Extracted data entries.
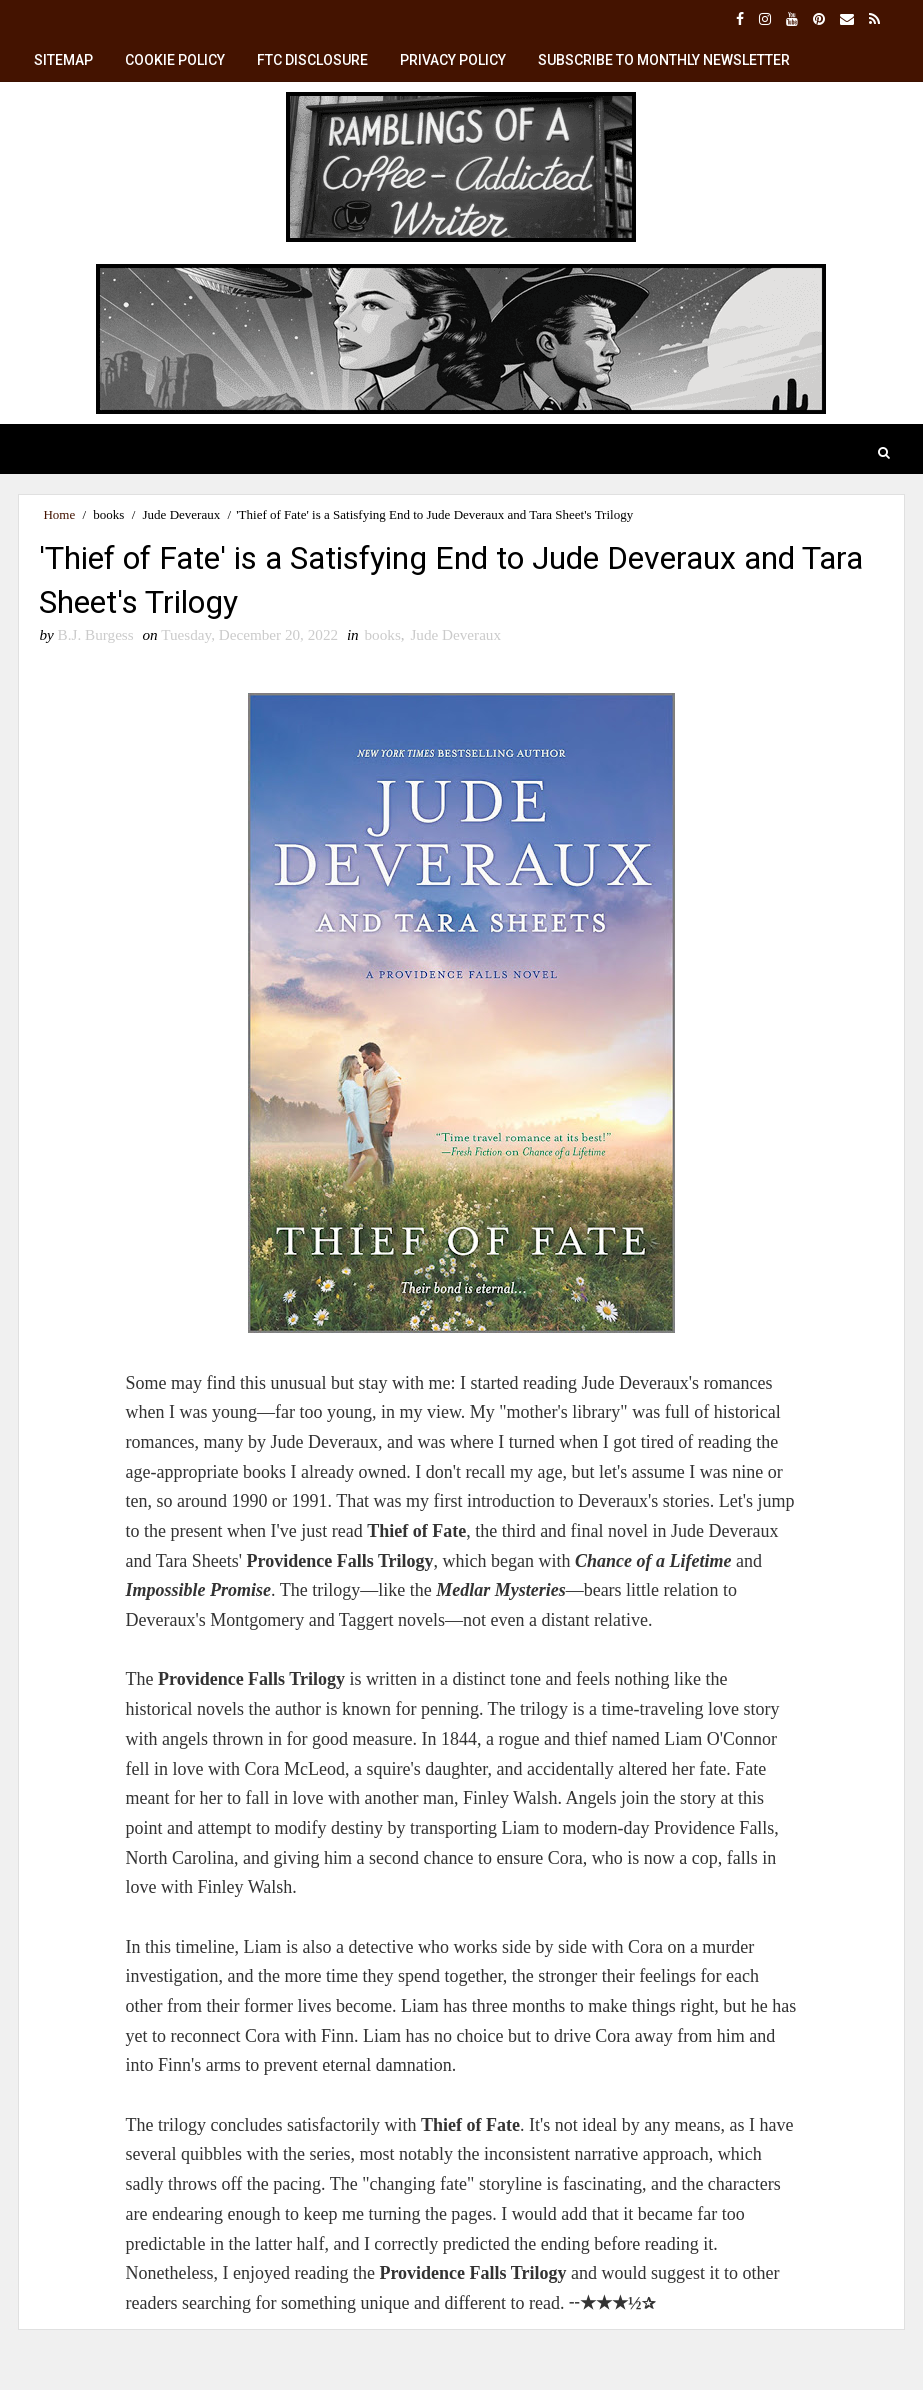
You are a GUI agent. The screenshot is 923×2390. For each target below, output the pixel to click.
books (108, 514)
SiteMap (63, 60)
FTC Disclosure (312, 60)
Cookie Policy (175, 60)
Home (59, 514)
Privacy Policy (453, 60)
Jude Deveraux (182, 514)
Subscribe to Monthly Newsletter (664, 60)
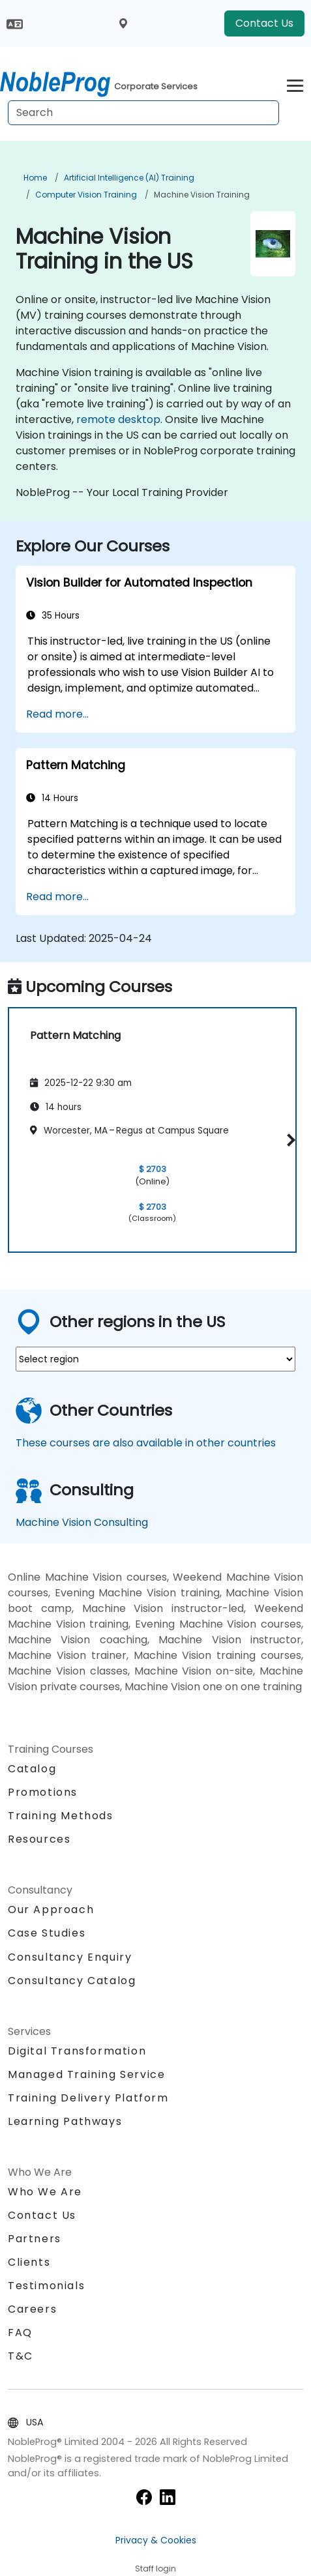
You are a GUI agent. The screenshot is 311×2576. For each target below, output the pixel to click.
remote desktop (118, 419)
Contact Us (264, 23)
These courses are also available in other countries (146, 1442)
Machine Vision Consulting (82, 1522)
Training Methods (60, 1815)
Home (35, 177)
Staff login (155, 2568)
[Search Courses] (143, 112)
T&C (20, 2356)
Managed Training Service (86, 2074)
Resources (39, 1839)
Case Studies (46, 1932)
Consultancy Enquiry (70, 1957)
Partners (34, 2238)
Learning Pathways (65, 2121)
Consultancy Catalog (72, 1980)
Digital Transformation (77, 2050)
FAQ (20, 2332)
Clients (29, 2262)
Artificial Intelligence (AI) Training (129, 177)
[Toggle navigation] (295, 84)
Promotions (43, 1792)
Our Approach (51, 1909)
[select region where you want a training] (155, 1359)
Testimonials (46, 2285)
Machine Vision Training (202, 194)
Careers (32, 2309)
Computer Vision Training (86, 194)
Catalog (32, 1768)
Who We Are (45, 2191)
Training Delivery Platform (88, 2097)
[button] (288, 1140)
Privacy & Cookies (155, 2540)
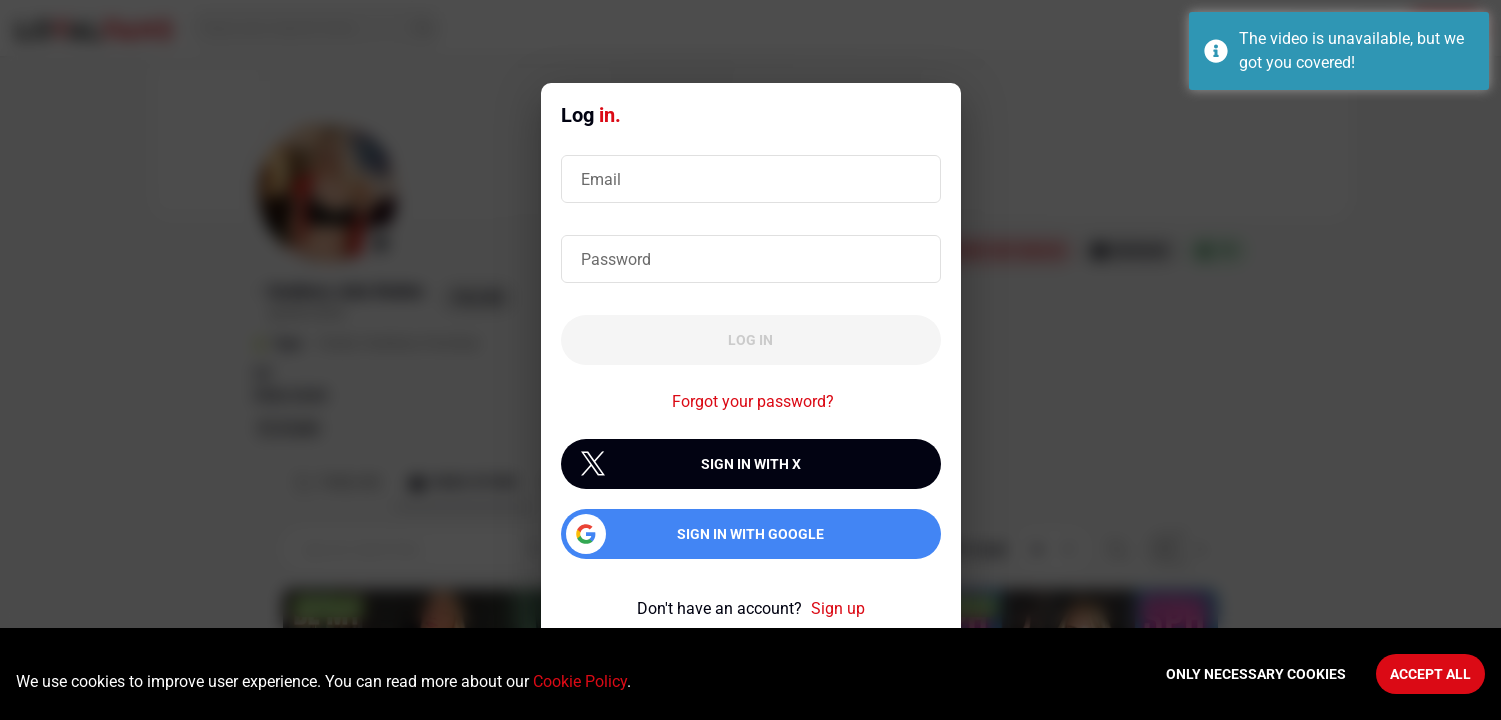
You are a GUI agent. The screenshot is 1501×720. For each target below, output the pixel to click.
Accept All (1430, 674)
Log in (750, 340)
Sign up (838, 608)
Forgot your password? (753, 401)
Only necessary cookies (1256, 674)
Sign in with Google (750, 534)
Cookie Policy (580, 681)
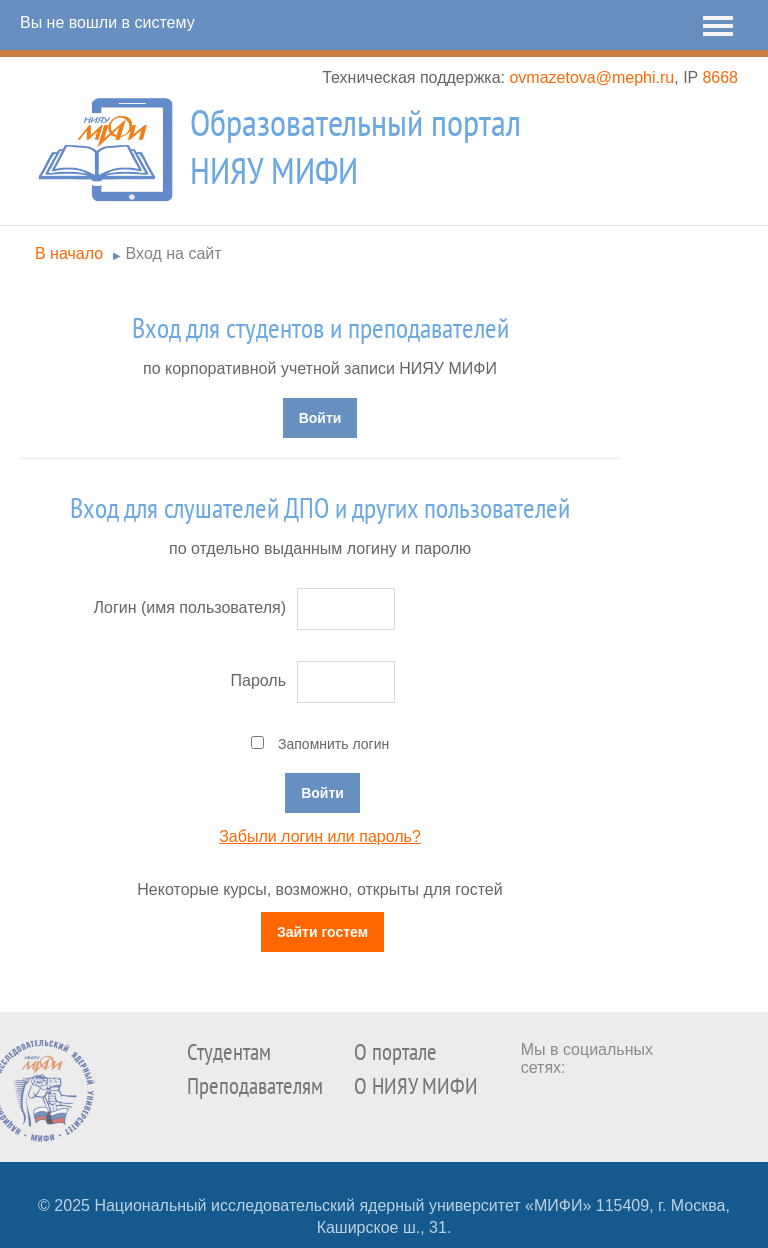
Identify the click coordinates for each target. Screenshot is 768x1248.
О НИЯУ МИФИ (416, 1086)
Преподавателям (255, 1086)
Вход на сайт (174, 253)
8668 (720, 77)
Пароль (258, 680)
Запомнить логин (333, 744)
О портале (395, 1052)
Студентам (229, 1052)
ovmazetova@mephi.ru (591, 77)
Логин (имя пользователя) (190, 607)
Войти (320, 418)
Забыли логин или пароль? (320, 836)
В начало (69, 253)
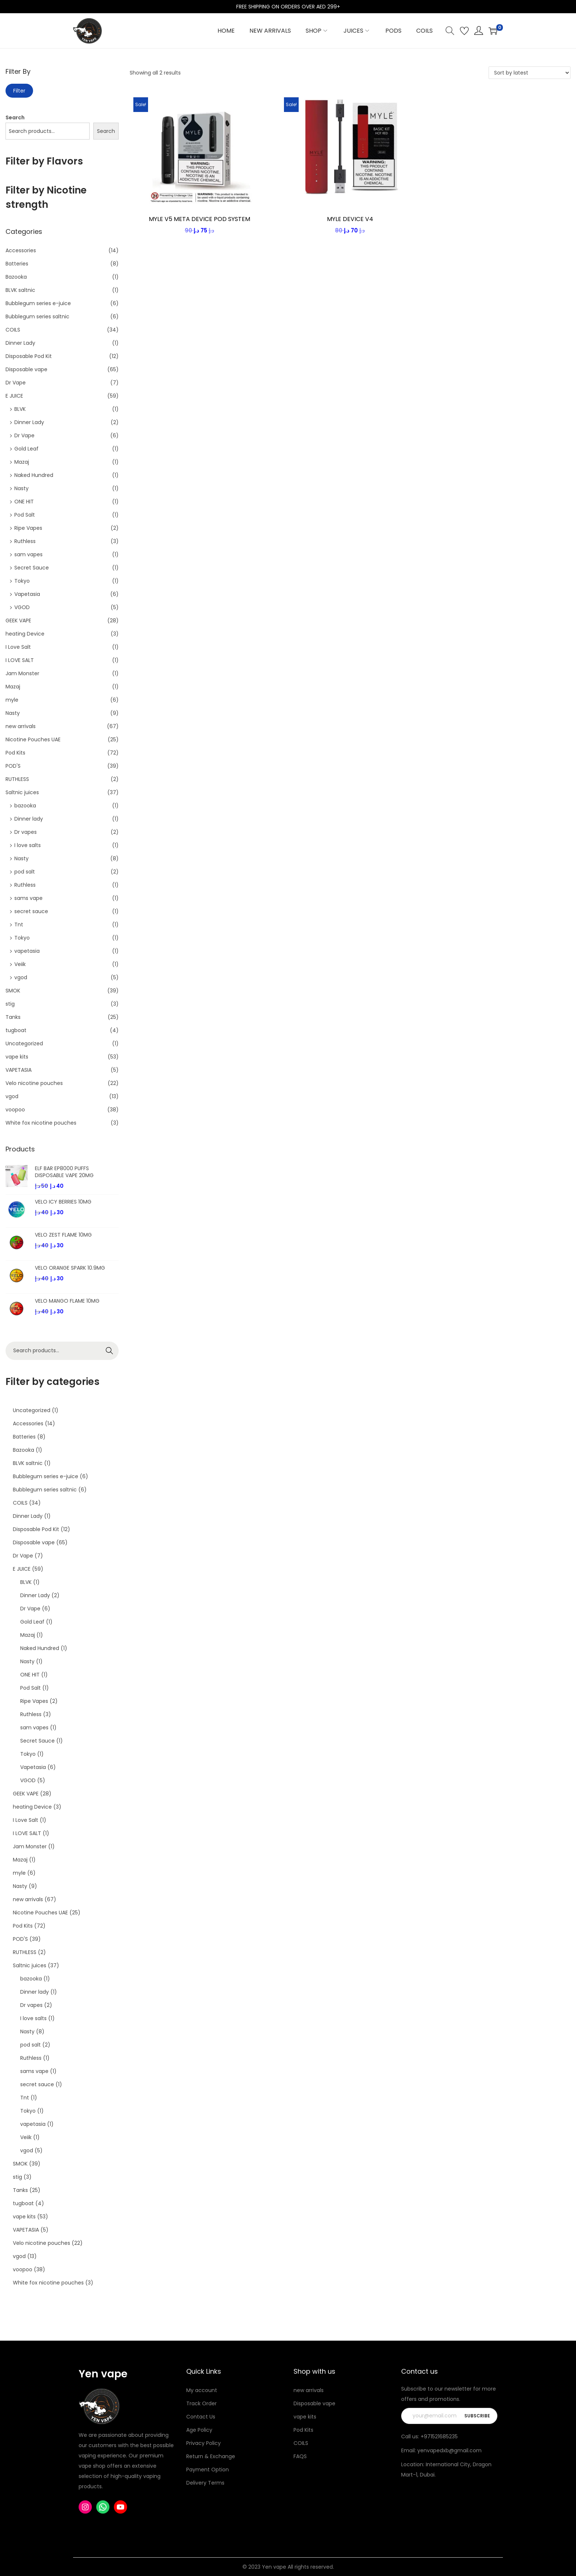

Task goal. Copy only the lines above from the one containing "Jude Deveraux (182, 514)" through the one containing "Training Methods (60, 1815)", both included. Leave out the pictures.

Exercise response.
Jude Deveraux (182, 514)
Subscribe to Monthly Newsletter (664, 60)
You are a GUI agent. The screenshot is 311×2576. For each target below, output the pixel to click.
remote desktop (118, 419)
Contact Us (264, 23)
These courses are also available in other countries (146, 1442)
Machine Vision Consulting (82, 1522)
Training Methods (60, 1815)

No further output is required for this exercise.